Friday 14 November 2008

Bobby Sands Trust website relaunched



North Belfast republicans, former IRA POW Brendan ‘Bik’ McFarlane and North Belfast Sinn Féin MLA Carál Ní Chuilín, also a former POW, helped to re-launch the Bobby Sands Trust website in the Felon’s club recently.
“I think that the work done by the Bobby Sands Trust, which deals with the prison struggles in Armagh and in the H Blocks of Long Kesh, is hugely important and significant," said Sinn Féin President Gerry Adams at the re-launch.
The Sinn Féin President dedicating the site to the memories of the ten H-Block martyrs and to Michael Gaughan and Frank Stagg who died on hunger strike in prison in England.
Speaking at the event, Danny Morrison, Sinn Féin's director of publicity of during the harrowing period of the hunger strike and secretary of the Trust, explained:
“The Bobby Sands Trust was set up in 1981 before the deaths of the hunger strikers and it collected Bobby's writings from the period in order to keep his memory, and that of his comrades, alive and in the public record,” said Danny.
He said the site has become a prestigious international resource documenting the prison struggle and is now complete with multimedia, including TV media footage from the period, and the poetry and songs Sands wrote in Long Kesh.
Morrison said the Trust aims to archive the full history, poetry and music of the Irish republican struggle in prison since the United Irishmen, and that of prison protests from other anti-imperialist struggles around the world.
Morrison and Adams also praised the foresight of Tom Hartley, who diligently collected and archived the communication coming out of the H Blocks at the time of the hunger strike, which are now at the National Library in Dublin.

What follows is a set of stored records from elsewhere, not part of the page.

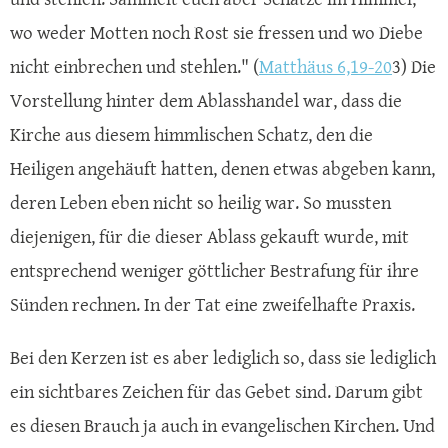
wo weder Motten noch Rost sie fressen und wo Diebe
nicht einbrechen und stehlen." (
Matthäus 6,19-20
3) Die
Vorstellung hinter dem Ablasshandel war, dass die
Kirche aus diesem himmlischen Schatz, den die
Heiligen angehäuft hatten, denen etwas abgeben kann,
deren Leben eben nicht so heilig war. So mussten
diejenigen, für die dieser Ablass gekauft wurde, mit
entsprechend weniger göttlicher Bestrafung für ihre
Sünden rechnen. In der Tat eine zweifelhafte Praxis.
Bei den Kerzen ist es aber lediglich so, dass sie lediglich
ein sichtbares Zeichen für das Gebet sind. Darum gibt
es diesen Brauch ja auch in evangelischen Kirchen. Und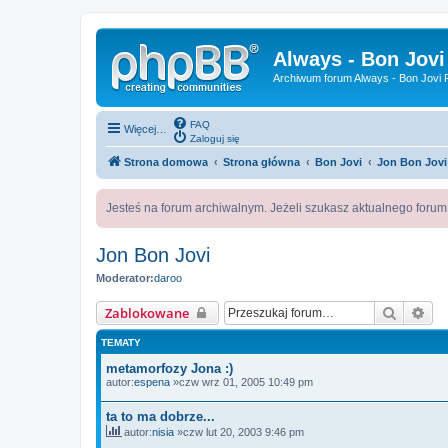
Always - Bon Jovi
Archiwum forum Always - Bon Jovi P
FAQ
Więcej…
Zaloguj się
Strona domowa
Strona główna
Bon Jovi
Jon Bon Jovi
Jesteś na forum archiwalnym. Jeżeli szukasz aktualnego foru
Jon Bon Jovi
Moderator:
daroo
Szukaj
Wy
Zablokowane
TEMATY
metamorfozy Jona :)
autor:
espena
»czw wrz 01, 2005 10:49 pm
ta to ma dobrze...
autor:
nisia
»czw lut 20, 2003 9:46 pm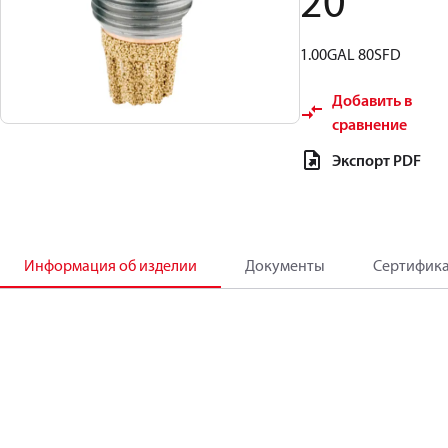
20
1.00GAL 80SFD
Добавить в
сравнение
Экспорт PDF
Информация об изделии
Документы
Сертифик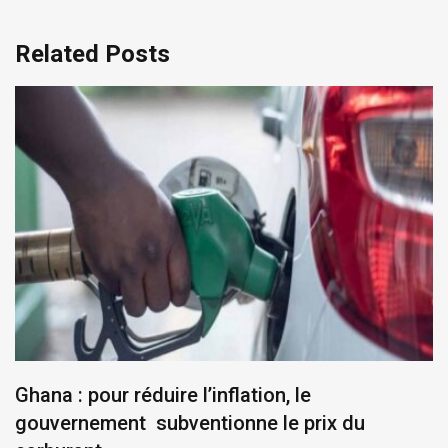
Related Posts
Ghana : pour réduire l’inflation, le
gouvernement subventionne le prix du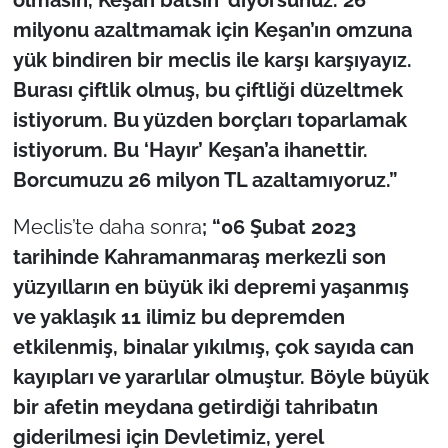
milyonu azaltmamak için Keşan’ın omzuna
yük bindiren bir meclis ile karşı karşıyayız.
Burası çiftlik olmuş, bu çiftliği düzeltmek
istiyorum. Bu yüzden borçları toparlamak
istiyorum. Bu ‘Hayır’ Keşan’a ihanettir.
Borcumuzu 26 milyon TL azaltamıyoruz.”
Meclis’te daha sonra
; “06 Şubat 2023
tarihinde Kahramanmaraş merkezli son
yüzyılların en büyük iki depremi yaşanmış
ve yaklaşık 11 ilimiz bu depremden
etkilenmiş, binalar yıkılmış, çok sayıda can
kayıpları ve yararlılar olmuştur. Böyle büyük
bir afetin meydana getirdiği tahribatın
giderilmesi için Devletimiz, yerel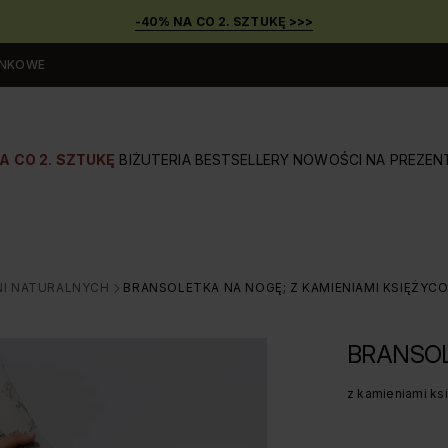
-40% NA CO 2. SZTUKĘ >>>
UNKOWE
A CO 2. SZTUKĘ
BIŻUTERIA
BESTSELLERY
NOWOŚCI
NA PREZEN
NI NATURALNYCH
BRANSOLETKA NA NOGĘ; Z KAMIENIAMI KSIĘŻYC
>
BRANSO
z kamieniami k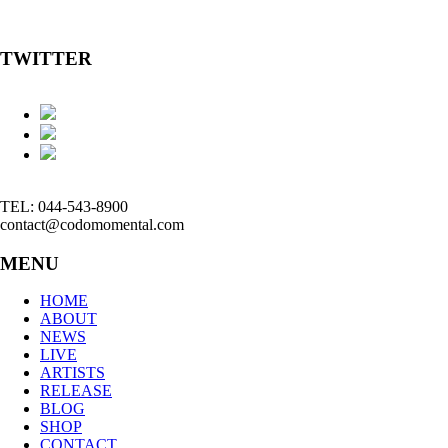
TWITTER
TEL: 044-543-8900
contact@codomomental.com
MENU
HOME
ABOUT
NEWS
LIVE
ARTISTS
RELEASE
BLOG
SHOP
CONTACT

Speaking at the launch, Adams said: “There is an enduring interest in the human aspect, the political impact and the legacy of the hunger strike – from students, from people around the world who may have no connection with Ireland and from young people who had not even been born at the time.
“The criminalisation policy of the British government, which aimed to crush the national struggle in Ireland, didn't take into account the individual responses of republican activists.
“It didn't take into account the response of Ciaran Nugent, who refused to wear the prison uniform. And it didn't take into account the determined response of the young prisoners who made the ultimate sacrifice to expose the criminalisation policy as a lie.”
Adams explained that the Bobby Sands Trust ‘means that those who want to learn about aspects of the situation at that time are now able to read, in the words of those who were involved then, their thoughts and ideas and fears and hopes, and then to be able to form their own judgements based upon all the information provided’.